(Dataset entries)
====

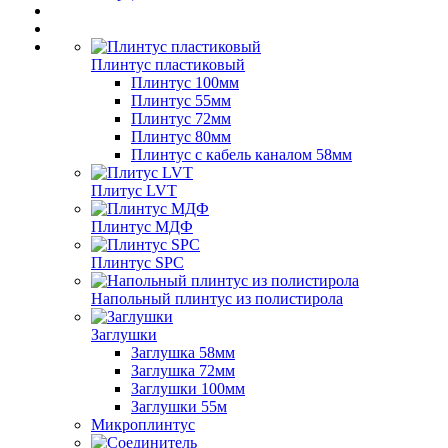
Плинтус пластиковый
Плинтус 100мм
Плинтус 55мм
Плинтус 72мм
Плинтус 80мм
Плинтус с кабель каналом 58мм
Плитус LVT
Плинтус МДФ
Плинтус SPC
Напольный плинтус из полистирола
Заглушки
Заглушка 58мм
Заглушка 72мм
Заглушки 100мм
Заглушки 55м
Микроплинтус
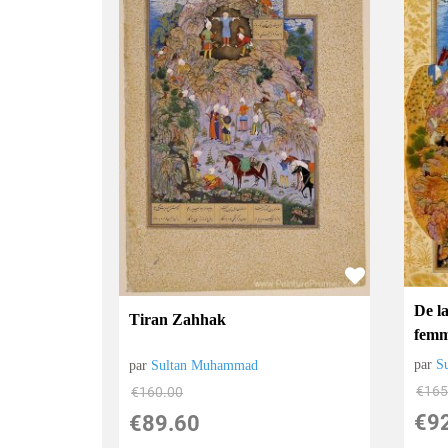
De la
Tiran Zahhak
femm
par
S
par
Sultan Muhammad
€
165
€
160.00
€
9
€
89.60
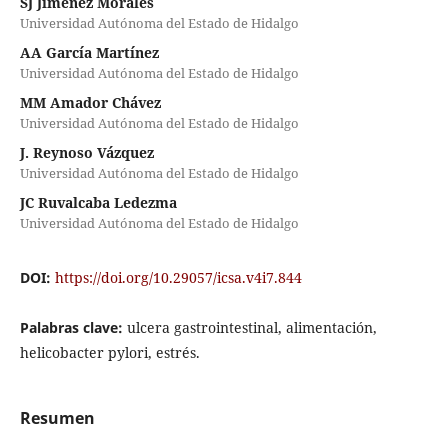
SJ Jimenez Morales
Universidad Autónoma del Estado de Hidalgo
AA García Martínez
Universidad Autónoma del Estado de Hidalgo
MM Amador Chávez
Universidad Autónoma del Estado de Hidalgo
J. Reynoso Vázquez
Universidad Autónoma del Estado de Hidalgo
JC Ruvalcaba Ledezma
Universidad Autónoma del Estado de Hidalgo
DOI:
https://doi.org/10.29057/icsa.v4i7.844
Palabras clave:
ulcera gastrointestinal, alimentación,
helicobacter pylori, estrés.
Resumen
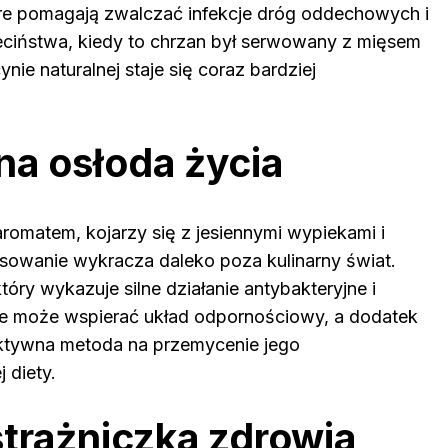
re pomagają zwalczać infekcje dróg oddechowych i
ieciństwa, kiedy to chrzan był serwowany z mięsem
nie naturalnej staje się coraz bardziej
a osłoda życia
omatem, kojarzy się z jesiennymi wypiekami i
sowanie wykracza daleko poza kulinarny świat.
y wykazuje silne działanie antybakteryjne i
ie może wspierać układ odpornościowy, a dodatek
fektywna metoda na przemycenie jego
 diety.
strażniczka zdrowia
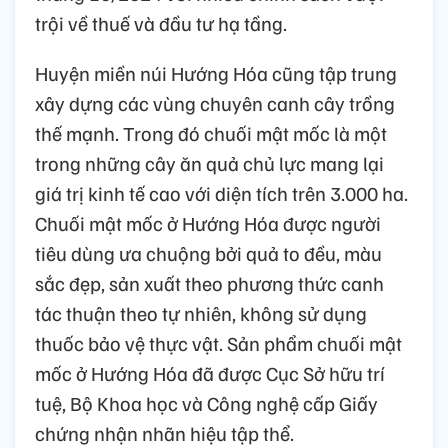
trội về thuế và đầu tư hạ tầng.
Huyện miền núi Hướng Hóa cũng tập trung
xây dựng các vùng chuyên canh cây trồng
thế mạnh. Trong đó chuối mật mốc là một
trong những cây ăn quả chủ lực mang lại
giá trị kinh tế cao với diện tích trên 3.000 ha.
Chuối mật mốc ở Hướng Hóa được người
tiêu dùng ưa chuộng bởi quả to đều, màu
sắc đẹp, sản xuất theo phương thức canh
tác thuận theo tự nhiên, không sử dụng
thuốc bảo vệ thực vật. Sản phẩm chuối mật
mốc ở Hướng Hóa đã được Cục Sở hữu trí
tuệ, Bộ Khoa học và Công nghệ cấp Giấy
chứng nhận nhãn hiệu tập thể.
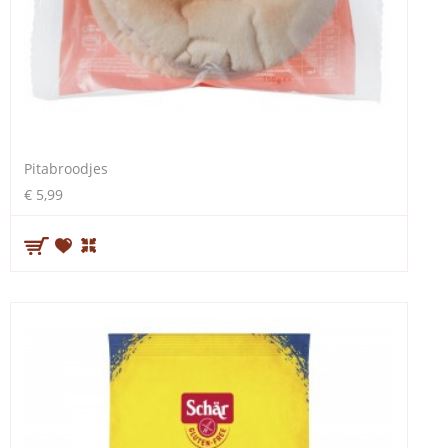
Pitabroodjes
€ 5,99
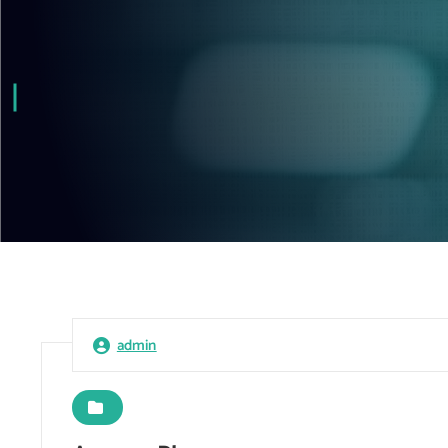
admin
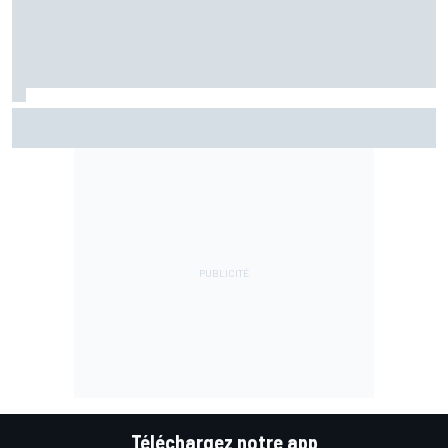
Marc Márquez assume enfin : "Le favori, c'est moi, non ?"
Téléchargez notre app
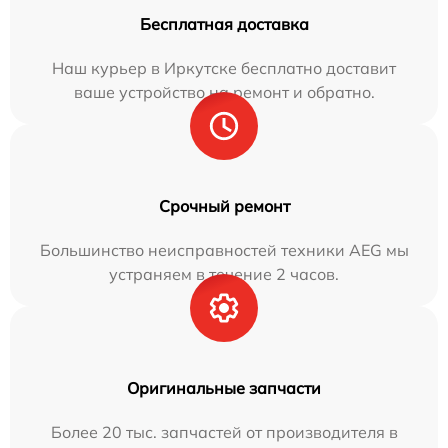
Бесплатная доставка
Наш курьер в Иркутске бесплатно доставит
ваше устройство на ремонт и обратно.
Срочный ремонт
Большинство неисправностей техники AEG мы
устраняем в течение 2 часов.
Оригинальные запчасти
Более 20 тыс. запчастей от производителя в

====

Apart from the pictures, all of the data should be repeated exactly.

Плинтус пластиковый
Плинтус 100мм
Плинтус 55мм
Плинтус 72мм
Плинтус 80мм
Плинтус с кабель каналом 58мм
Плитус LVT
Плинтус МДФ
Плинтус SPC
Напольный плинтус из полистирола
Заглушки
Заглушка 58мм
Заглушка 72мм
Заглушки 100мм
Заглушки 55м
Микроплинтус
De la
Tiran Zahhak
femm
par
S
par
Sultan Muhammad
€
165
€
160.00
€
9
€
89.60
SJ Jimenez Morales
Universidad Autónoma del Estado de Hidalgo
AA García Martínez
Universidad Autónoma del Estado de Hidalgo
MM Amador Chávez
Universidad Autónoma del Estado de Hidalgo
J. Reynoso Vázquez
Universidad Autónoma del Estado de Hidalgo
JC Ruvalcaba Ledezma
Universidad Autónoma del Estado de Hidalgo
DOI:
https://doi.org/10.29057/icsa.v4i7.844
Palabras clave:
ulcera gastrointestinal, alimentación,
helicobacter pylori, estrés.
Resumen
re pomagają zwalczać infekcje dróg oddechowych i
ieciństwa, kiedy to chrzan był serwowany z mięsem
nie naturalnej staje się coraz bardziej
a osłoda życia
omatem, kojarzy się z jesiennymi wypiekami i
sowanie wykracza daleko poza kulinarny świat.
y wykazuje silne działanie antybakteryjne i
ie może wspierać układ odpornościowy, a dodatek
fektywna metoda na przemycenie jego
 diety.
strażniczka zdrowia
trội về thuế và đầu tư hạ tầng.
Huyện miền núi Hướng Hóa cũng tập trung
xây dựng các vùng chuyên canh cây trồng
thế mạnh. Trong đó chuối mật mốc là một
trong những cây ăn quả chủ lực mang lại
giá trị kinh tế cao với diện tích trên 3.000 ha.
Chuối mật mốc ở Hướng Hóa được người
tiêu dùng ưa chuộng bởi quả to đều, màu
sắc đẹp, sản xuất theo phương thức canh
tác thuận theo tự nhiên, không sử dụng
thuốc bảo vệ thực vật. Sản phẩm chuối mật
mốc ở Hướng Hóa đã được Cục Sở hữu trí
tuệ, Bộ Khoa học và Công nghệ cấp Giấy
chứng nhận nhãn hiệu tập thể.
Pitabroodjes
€ 5,99
admin
Marc Márquez assume enfin : "Le favori, c'est moi, non ?"
Téléchargez notre app
Бесплатная доставка
Наш курьер в Иркутске бесплатно доставит
ваше устройство на ремонт и обратно.
Срочный ремонт
Большинство неисправностей техники AEG мы
устраняем в течение 2 часов.
Оригинальные запчасти
Более 20 тыс. запчастей от производителя в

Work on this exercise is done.